The symptoms aren’t subtle. Diarrhea (often bloody), stomach cramps, nausea, vomiting, and fever are the hallmarks of the illness. For most people, it resolves within a week without any treatment at all. But for people with weakened immune systems, young children, elderly individuals, or those already dealing with other health issues, it can get serious fast.
California typically sees roughly 2,500 cases of Shigella infections every year, according to the California Department of Public Health (CDPH). That’s already a significant number. But the real story isn’t just the total case count — it’s about the increasingly frightening proportion of those cases that are now drug-resistant.
The Rise of XDR Shigella: From Zero to a Growing Threat
Here’s the number that should make you stop and think: In 2011, the Centers for Disease Control and Prevention (CDC) tracked essentially zero cases of extensively drug-resistant Shigella in the United States.
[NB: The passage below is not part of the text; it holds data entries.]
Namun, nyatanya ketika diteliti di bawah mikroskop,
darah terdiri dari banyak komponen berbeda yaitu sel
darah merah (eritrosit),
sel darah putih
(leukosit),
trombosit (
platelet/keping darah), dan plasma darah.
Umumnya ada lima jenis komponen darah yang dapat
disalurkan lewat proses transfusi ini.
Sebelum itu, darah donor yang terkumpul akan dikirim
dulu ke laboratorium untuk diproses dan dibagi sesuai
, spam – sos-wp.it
By 2023, that figure had climbed to 8.5% of all Shigella isolates analyzed through national surveillance.
That trajectory — from nothing to nearly one in ten cases in just over a decade — represents a dramatic and worrying shift in how this pathogen behaves.
The CDC defines XDR Drug Resistant Shigella as strains that are resistant to all five of the antibiotics most commonly used to treat bacterial infections of this kind: ampicillin, azithromycin, ceftriaxone, ciprofloxacin, and trimethoprim-sulfamethoxazole. These aren’t obscure medications. They’re the workhorses of antibiotic treatment, used for decades across a wide range of bacterial infections. When a bacteria becomes resistant to all five of them simultaneously, doctors are essentially left with very few good options.
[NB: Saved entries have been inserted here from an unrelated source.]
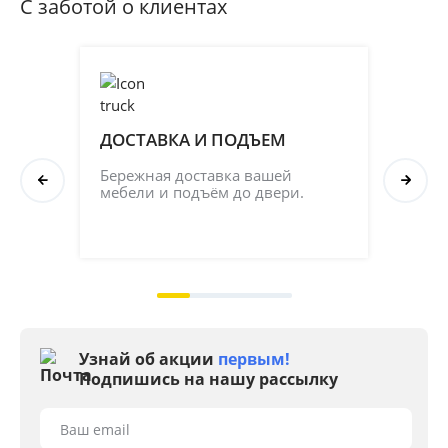
С заботой о клиентах
ДОСТАВКА И ПОДЪЕМ
ПР
СБ
Бережная доставка вашей 
мебели и подъём до двери.
Соб
кач
на 2
Узнай об акции
первым!
Подпишись на нашу рассылку
Ваш email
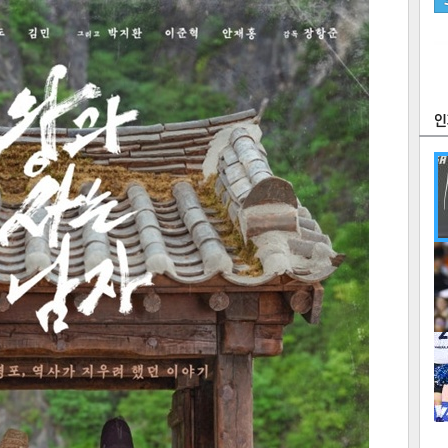
츠
라이프
포토
만화
FOC
많
연예
1
텍스
텍스
url 복
인쇄
목록
2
A comprehensive study published in the CDC’s Morbidity and Mortality Weekly Report (MMWR) in April 2025 analyzed nearly 17,000 Shigella isolates collected between January 2011 and October 2023. The findings painted a sobering picture: XDR cases went from 0% in 2011 to 8.5% by 2023, the majority of XDR cases occurred in adult men rather than the young children who were historically most affected, and approximately one-third of patients with XDR shigellosis required hospitalization.
That hospitalization rate is striking. We’re not talking about a minor inconvenience anymore. We’re talking about a bacterial infection that, in its drug-resistant form, is landing a significant chunk of patients in hospital beds.
California’s Specific Surge: The Numbers Tell a Grim Story
While the national numbers are alarming on their own, California’s situation has its own distinct and concerning flavor.
The California Department of Public Health (CDPH) has been closely tracking a sharp rise in XDR Shigella cases that really accelerated in 2024. In the first five months of 2024 alone, 12% of all Drug Resistant Shigella isolates sequenced in the state were identified as the XDR type — up from 6.8% in all of 2023. That’s nearly a 78% increase in the proportion of drug-resistant strains in just a matter of months.
Los Angeles County has been particularly hard hit. In 2025, Los Angeles County health officials reported 68 confirmed XDR shigellosis cases in 2024, up from 45 in 2023 and just five cases back in 2021. The first XDR Shigella case in LA County was reported back in 2017, which means it took a while to gain traction — but once it did, the numbers accelerated rapidly.
The picture in younger men is even more striking. Among males aged 25 to 34 — the group with the highest overall rates of shigellosis in California — a full 21% of sequenced isolates were identified as XDR in the first five months of 2024. That means more than one in five infections in that demographic was the drug-resistant type.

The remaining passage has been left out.